Requirements and motivation
Three main requirements have driven the NeCoMan middleware's development. First, NeCoMan should relieve the developer of point-to-point network services from implementing ad hoc adaptation algorithms. To accomplish this, NeCoMan must coordinate the safe distributed adaptation of an extensive set of point-to-point services. By packaging this adaptation complexity in the middleware, we aim to make dynamic adaptation of programmable networks less complex and error prone.
Second, distributed adaptations must be executed as transparently as possible. The quality requirements imposed on computer networks imply that service disruption caused when adapting programmable nodes must be kept to a minimum. At best, end users shouldn't be able to detect that an adaptation has occurred inside the network—that is, they shouldn't experience unexpected delays or service disruptions. To cope with this requirement, NeCoMan aims to speed up the adaptation process whenever possible by taking into account the characteristics of the services involved as well as the reconfiguration semantics.
Finally, to promote reuse, the NeCoMan middleware should be decoupled from the execution environment of the programmable nodes that will be adapted.
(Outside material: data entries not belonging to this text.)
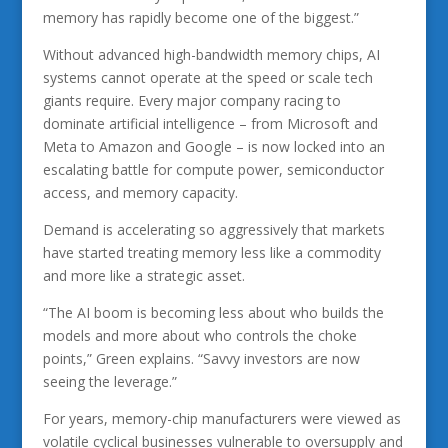
memory has rapidly become one of the biggest.”
Without advanced high-bandwidth memory chips, AI
systems cannot operate at the speed or scale tech
giants require. Every major company racing to
dominate artificial intelligence – from Microsoft and
Meta to Amazon and Google – is now locked into an
escalating battle for compute power, semiconductor
access, and memory capacity.
Demand is accelerating so aggressively that markets
have started treating memory less like a commodity
and more like a strategic asset.
“The AI boom is becoming less about who builds the
models and more about who controls the choke
points,” Green explains. “Savvy investors are now
seeing the leverage.”
For years, memory-chip manufacturers were viewed as
volatile cyclical businesses vulnerable to oversupply and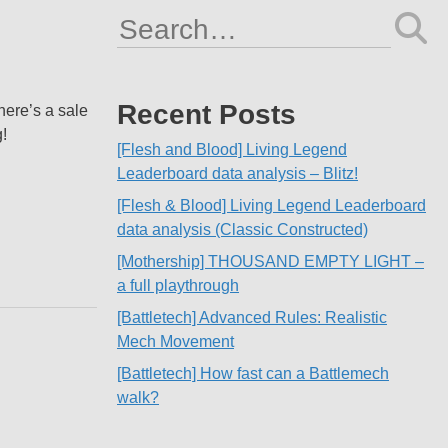
Search
for:
Recent Posts
here’s a sale
!
[Flesh and Blood] Living Legend
Leaderboard data analysis – Blitz!
[Flesh & Blood] Living Legend Leaderboard
data analysis (Classic Constructed)
[Mothership] THOUSAND EMPTY LIGHT –
a full playthrough
[Battletech] Advanced Rules: Realistic
Mech Movement
[Battletech] How fast can a Battlemech
walk?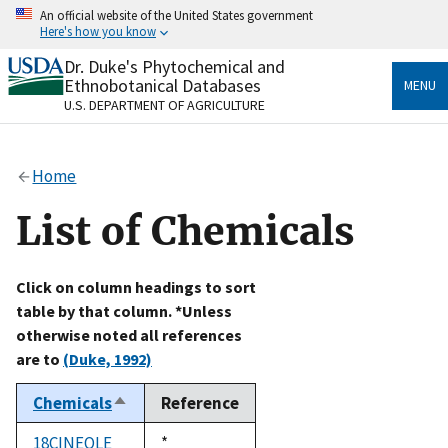
Skip
An official website of the United States government
to
Here's how you know
main
content
Dr. Duke's Phytochemical and
Official websites use .gov
Ethnobotanical Databases
MENU
A
.gov
website belongs to an official government
U.S. DEPARTMENT OF AGRICULTURE
organization in the United States.
Secure .gov websites use HTTPS
Home
A
lock
(
) or
https://
means you’ve safely connected
to the .gov website. Share sensitive information only
List of Chemicals
on official, secure websites.
Click on column headings to sort
table by that column. *Unless
otherwise noted all references
are to
(Duke, 1992)
Chemicals
Reference
Sort
descending
18CINEOLE
Duke,
*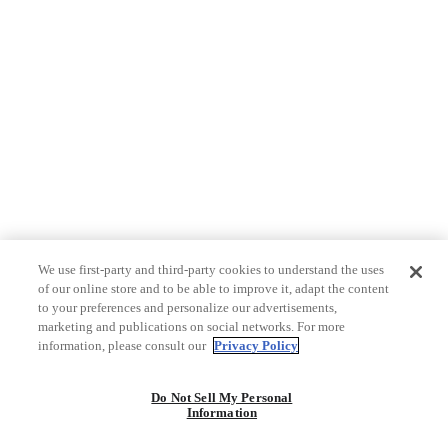
We use first-party and third-party cookies to understand the uses
of our online store and to be able to improve it, adapt the content
to your preferences and personalize our advertisements,
marketing and publications on social networks. For more
information, please consult our
Privacy Policy
Do Not Sell My Personal
Information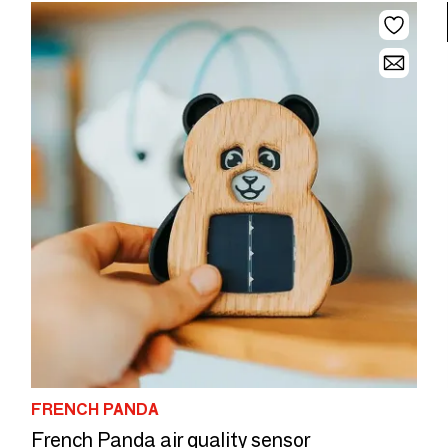
FRENCH PANDA
French Panda air quality sensor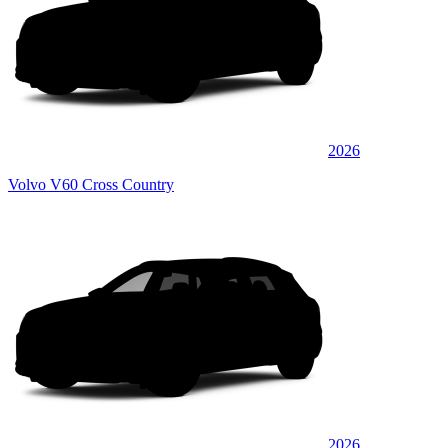
2026
Volvo V60 Cross Country
2026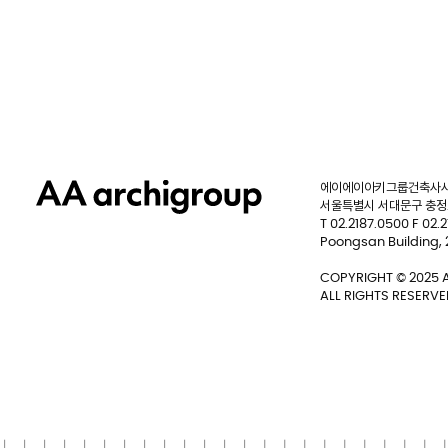
에이에이아키그룹건축사사
서울특별시 서대문구 충정로
T 02.2187.0500 F 02.
Poongsan Building,
COPYRIGHT © 2025 A
ALL RIGHTS RESERVE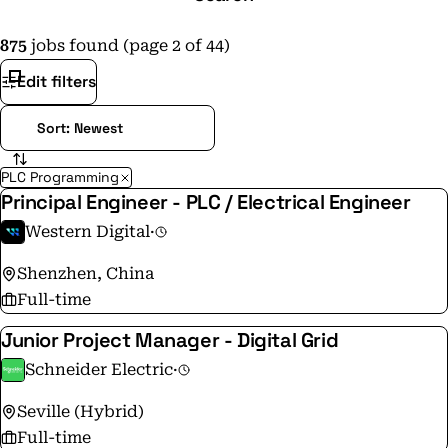
875
jobs found (page 2 of 44)
Edit filters
PLC Programming
Principal Engineer - PLC / Electrical Engineer
Western Digital
·
Shenzhen, China
Full-time
Junior Project Manager - Digital Grid
Schneider Electric
·
Seville (Hybrid)
Full-time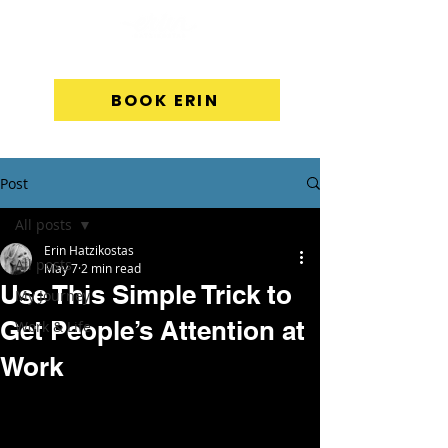
BOOK ERIN
Post
All posts
Erin Hatzikostas
All posts
May 7
2 min read
Use This Simple Trick to
My Journey
Get People’s Attention at
Work & Life
Work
NeCoMan therefore can't use the adaptation primitives of one specific node execution environment. Instead, NeCoMan coordinates the recomposition of flow-oriented, component-based protocol stack architectures, such as Click 3 and DiPS (Distrinet Protocol Stack)/CuPS (Customizable Protocol Stack). 4 Consequently, adaptations of a protocol stack composition are expressed in terms of creating and removing components and connectors (mediating invocations among components). This type of node architecture exposes the following characteristics:

    Nodes become reprogrammed out-of-band: the recomposition of a protocol stack is initiated independently from the actual data packets traversing through the network.

    Data packets don't carry information that would let a node decide how to process them, except when required during adaptation.

Basic algorithm for safe distributed-software adaptation
Because NeCoMan must coordinate the adaptation of an extensive set of point-to-point services, the basic adaptation algorithm (see figure 1 a) doesn't take into account the services' characteristics. We'll discuss the customizations of this general-purpose adaptation algorithm in the next section.




Figure 1. Basic algorithm for safe distributed-software adaptation: (a) the basic algorithm, (b) replacement of a reliability service by a new version, and (c) implementation of the basic adaptation NeCoMan uses to replace a reliability service.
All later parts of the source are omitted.